I spent sometime on Twitter this morning mentioning all of this and was once again subject to abuse from someone called Horatio (right wing abuse from someone with a name like that? Shocking huh? Who’d’ve thought?) telling me I was a ‘d-bag’ because the talks were ongoing anyway and that the strikes were just for publicity. I responded by pointing out that the talks hadn’t happened since November the 2nd and how the government had failed to give the unions any agreeable solutions. The unions had attempted to stop the strike had such agreements been made, but they weren’t and so it wasn’t. Horatio insisted on saying I only agreed with it because I was a unionist, whilst using the wrong you’re (he used your) and calling me an idiot, as his only line of defence against fact. I pointed out his spelling error, ignorance and the fact that his name was probably in relation to his higher use of prostates than most due to his lack of likability (ho-ratio).
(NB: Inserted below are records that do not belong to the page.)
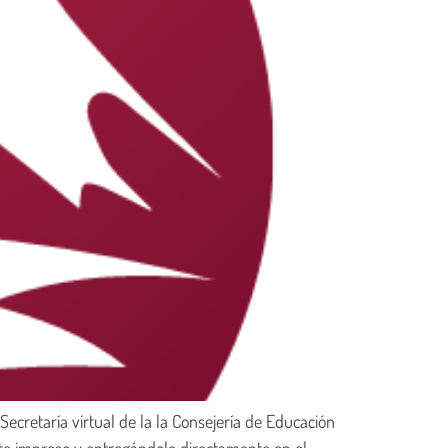
ecretaría virtual de la la Consejería de Educación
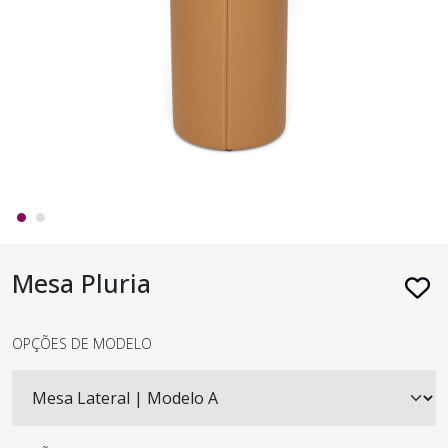
Mesa Pluria
OPÇÕES DE MODELO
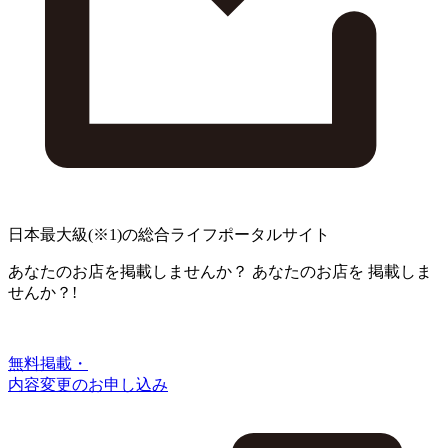
日本最大級
(※1)
の総合ライフポータルサイト
あなたのお店を掲載しませんか？
あなたのお店を
掲載しま
せんか？!
無料掲載・
内容変更のお申し込み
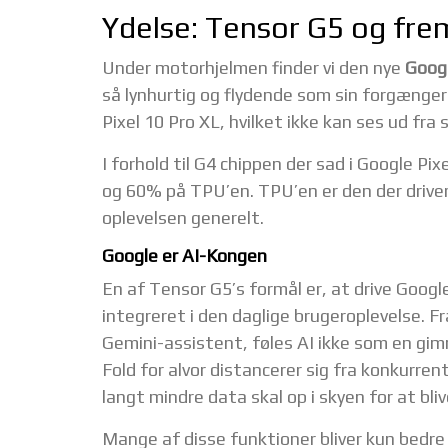
Ydelse: Tensor G5 og fre
Under motorhjelmen finder vi den nye
Goog
så lynhurtig og flydende som sin forgænger
Pixel 10 Pro XL, hvilket ikke kan ses ud fra 
I forhold til G4 chippen der sad i Google Pi
og 60% på TPU’en. TPU’en er den der driver 
oplevelsen generelt.
Google er AI-Kongen
En af Tensor G5’s formål er, at drive Goog
integreret i den daglige brugeroplevelse. F
Gemini-assistent, føles AI ikke som en gimm
Fold for alvor distancerer sig fra konkurre
langt mindre data skal op i skyen for at bl
Mange af disse funktioner bliver kun bedre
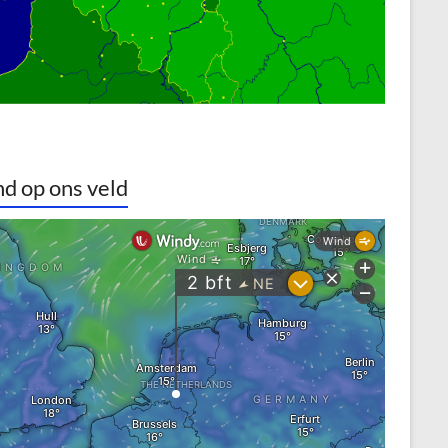
d op ons veld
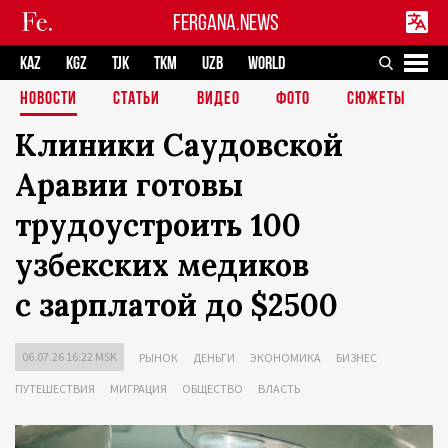
FERGANA.NEWS
KAZ
KGZ
TJK
TKM
UZB
WORLD
НОВОСТИ
СТАТЬИ
ВИДЕО
ФОТО
СЮЖЕТЫ
Клиники Саудовской
Аравии готовы
трудоустроить 100
узбекских медиков
с зарплатой до $2500
06.07.26 16:22 MSK
РЫНОК
ДЕНЬГИ
ЭКОНОМИКА
БИЗНЕС
ПУТЕШЕСТВИЯ
МИГРАЦИЯ
ОБЩЕСТВО
ВЛАСТЬ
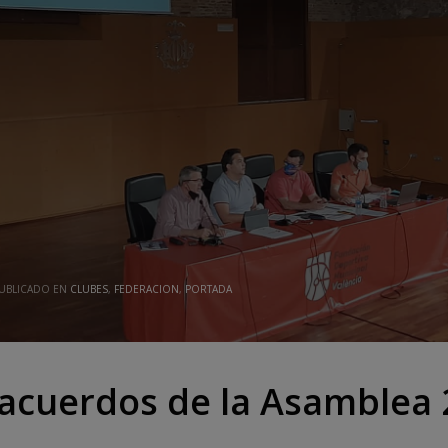
UBLICADO EN
CLUBES
,
FEDERACION
,
PORTADA
 acuerdos de la Asamblea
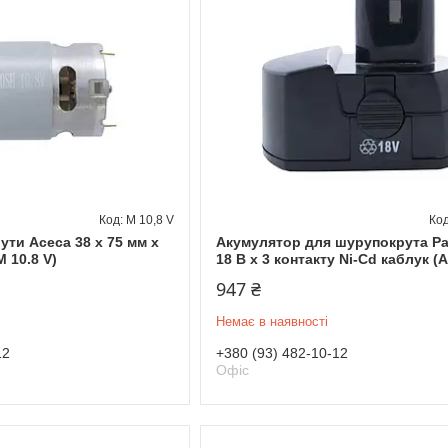
М 10,8 V
ти Aceca 38 x 75 мм x
Акумулятор для шурупокрута Р
М 10.8 V)
18 В x 3 контакту Ni-Cd каблук (А
947 ₴
Немає в наявності
12
+380 (93) 482-10-12
Офіс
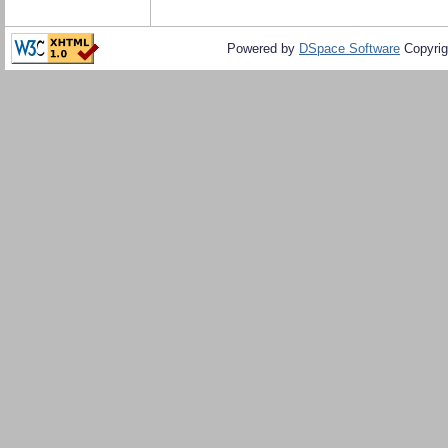
Powered by
DSpace Software
Copyrig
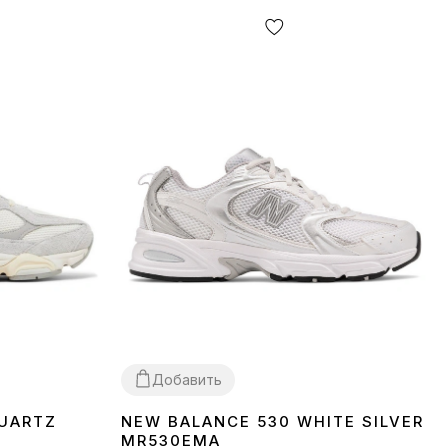
Добавить
UARTZ
NEW BALANCE 530 WHITE SILVER
36
37
38
39
40
41
42
43
44
45
MR530EMA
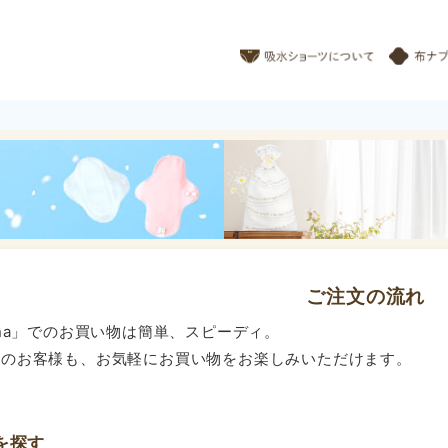
ご注文の流れ
ona」でのお買い物は簡単、スピーディ。
てのお客様も、お気軽にお買い物をお楽しみいただけます。
品を探す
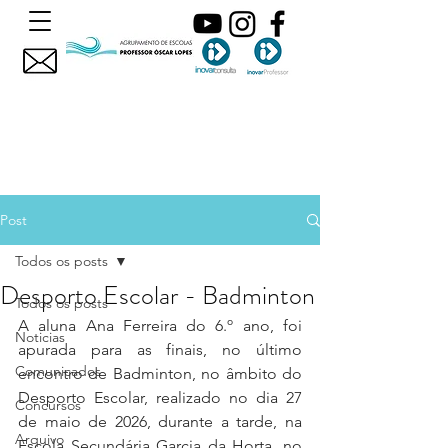
Post
Todos os posts
Desporto Escolar - Badminton
Todos os posts
A aluna Ana Ferreira do 6.º ano, foi 
Noticias
apurada para as finais, no último 
Comunicados
encontro de Badminton, no âmbito do 
Desporto Escolar, realizado no dia 27 
Concursos
de maio de 2026, durante a tarde, na 
Arquivo
Escola Secundária Garcia da Horta, no 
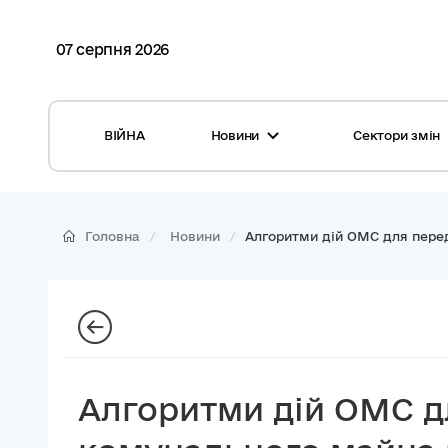
07 серпня 2026
ВІЙНА
Новини
Сектори змін
Усі новини
Місцеві бюджети
Міжнародна підтримка реформи
Громади: перелік та основні дані
Головна
Новини
Алгоритми дій ОМС для перед
Глосарій
Медицина
Календар подій
ЦНАП
Репортажі з громад
Безпека
Фотогалерея
Управління відходами
Алгоритми дій ОМС д
Хмара тегів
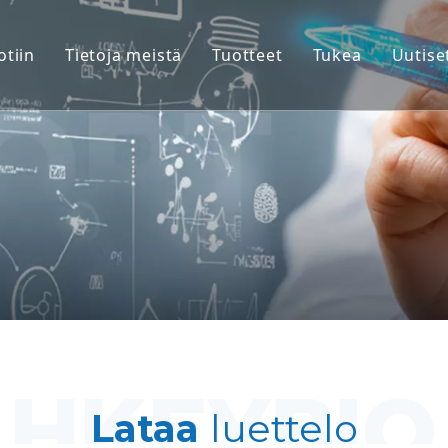
otiin
Tietoja meistä
Tuotteet
Tukea
Uutise
Kädellisten (NHP) mallit
Palvelu
Jyrsijäeläinmallit
Lataa
Ihmiskudos- ja Ex Vivo -mal
FAQ
Integroitu tehokkuuden arv
Asiakaskokem
Translaatiolääketiede ja bi
IND-lähetystuki
Lataa
luettelo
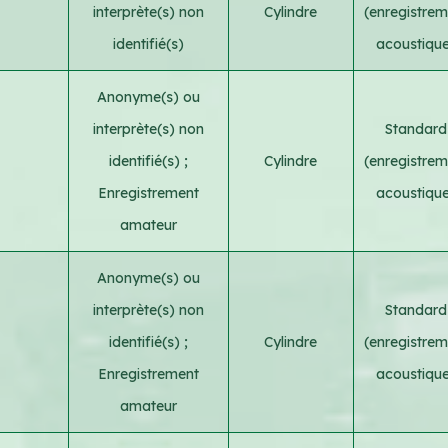
interprète(s) non
Cylindre
(enregistrem
identifié(s)
acoustiqu
Anonyme(s) ou
interprète(s) non
Standard
identifié(s)
;
Cylindre
(enregistrem
Enregistrement
acoustiqu
amateur
Anonyme(s) ou
interprète(s) non
Standard
identifié(s)
;
Cylindre
(enregistrem
Enregistrement
acoustiqu
amateur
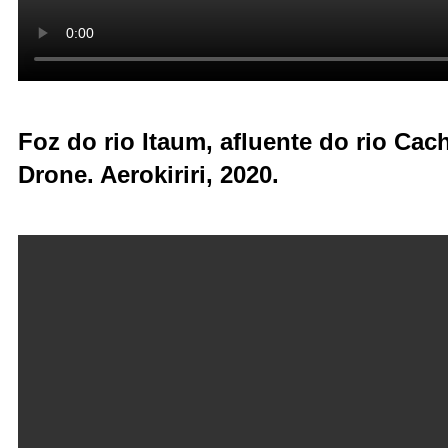
Foz do rio Itaum, afluente do rio Ca
Drone. Aerokiriri, 2020.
Yes, cheap but fun. He wasn’t even following me, so yet again another example of a narrow minded twat going out of his way to be insulting and disallow people from having their own point of views.
I will never understand these people who think the democratic right to have a point of view, decent education, welfare and security is some sort of threat to them, and soon I will stop trying to. All I hope is that one day the world will relise they should probably have their own island somewhere where they can all be bigoted at each other while the rest of us stop suffering at their hands. The strike yesterday helped affirm for me that Britain isn’t as apathetic as the news would have us believe and that people do care. More than that, they’ll continue to care as long as they are being oppressed. Let’s hope another strike doesn’t need to happen again. Not because it’ll stop some private sector worker from some disruption, but because an agreement can be made to prevent these people trying to survive on a pension rate so far below the rate of inflation and cost of living that they barely live to see their last few years.